Raising beef cross calves can boost your farm's profitability and free up space in your barn
Have you ever considered raising your calves to be used as dairy beef? A new factsheet from Beef Farmers of Ontario discusses opportunities to raise dairy beef in Ontario. Dairy beef is achieved by raising dairy calves to larger and older animals, more the 1,400 pounds, compared with the size of a typical veal calf. This beef product can be very consistent and high quality.
Why is the timing right for dairy beef in Ontario? There is a shortage of beef production in the province. Decreasing supply in North America has increased the price per lb. This growing worldwide demand for high-quality protein indicates these prices are likely to continue their upward trend. Now may be a good time to take advantage to add value to your dairy operation while contributing to the beef industry.

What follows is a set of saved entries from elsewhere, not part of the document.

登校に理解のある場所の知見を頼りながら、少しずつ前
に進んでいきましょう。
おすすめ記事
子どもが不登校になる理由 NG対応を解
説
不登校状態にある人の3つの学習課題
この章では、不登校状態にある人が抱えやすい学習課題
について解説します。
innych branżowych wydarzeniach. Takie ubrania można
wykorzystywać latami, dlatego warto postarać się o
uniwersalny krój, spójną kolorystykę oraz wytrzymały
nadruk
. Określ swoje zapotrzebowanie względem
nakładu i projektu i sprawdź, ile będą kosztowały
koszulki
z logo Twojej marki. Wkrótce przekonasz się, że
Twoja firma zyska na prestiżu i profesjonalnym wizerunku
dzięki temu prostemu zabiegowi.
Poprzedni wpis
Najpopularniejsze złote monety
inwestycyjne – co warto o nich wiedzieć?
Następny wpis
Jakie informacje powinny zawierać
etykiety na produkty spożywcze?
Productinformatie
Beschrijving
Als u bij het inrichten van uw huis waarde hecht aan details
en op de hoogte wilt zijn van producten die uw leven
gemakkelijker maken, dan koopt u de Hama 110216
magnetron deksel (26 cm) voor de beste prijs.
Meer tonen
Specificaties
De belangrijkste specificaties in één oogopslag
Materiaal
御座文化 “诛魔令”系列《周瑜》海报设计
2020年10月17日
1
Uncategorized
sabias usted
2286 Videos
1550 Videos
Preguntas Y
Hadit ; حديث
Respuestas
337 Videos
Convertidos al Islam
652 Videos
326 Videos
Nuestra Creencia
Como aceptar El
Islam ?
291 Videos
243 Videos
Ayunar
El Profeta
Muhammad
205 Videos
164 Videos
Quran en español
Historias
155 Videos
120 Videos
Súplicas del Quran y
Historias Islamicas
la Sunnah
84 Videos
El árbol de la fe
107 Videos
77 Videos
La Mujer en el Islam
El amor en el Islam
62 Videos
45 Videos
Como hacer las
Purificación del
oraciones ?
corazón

Another reason this works is the increasing cost of raising dairy heifers to become milking cows. Depending on the management style, costs to get a heifer to calving can range from $2,000 to $2,500. Typically, producers have kept all females-about half the calves grown in a year-to be replacement heifers. This means a 100-cow milking operation has 100 heifers around at all times with an average age to first calving of two years or more. Space, feed and labour is required to get these heifers into the milking herd.
New technologies, such as sexed semen and genomics, are making it feasible to guarantee top cows have heifer calves from bulls with high traits for production. Fewer females need to be kept to replace the milking herd. This frees up some low-producing cows to supply calves for the growing beef market.
If dairy farmers only need half their current heifers as replacements, they can eliminate half the cost to raise heifers, about $50,000 to $60,000 savings in a 100-cow herd, plus add value to the remaining calves they produce by using them for beef.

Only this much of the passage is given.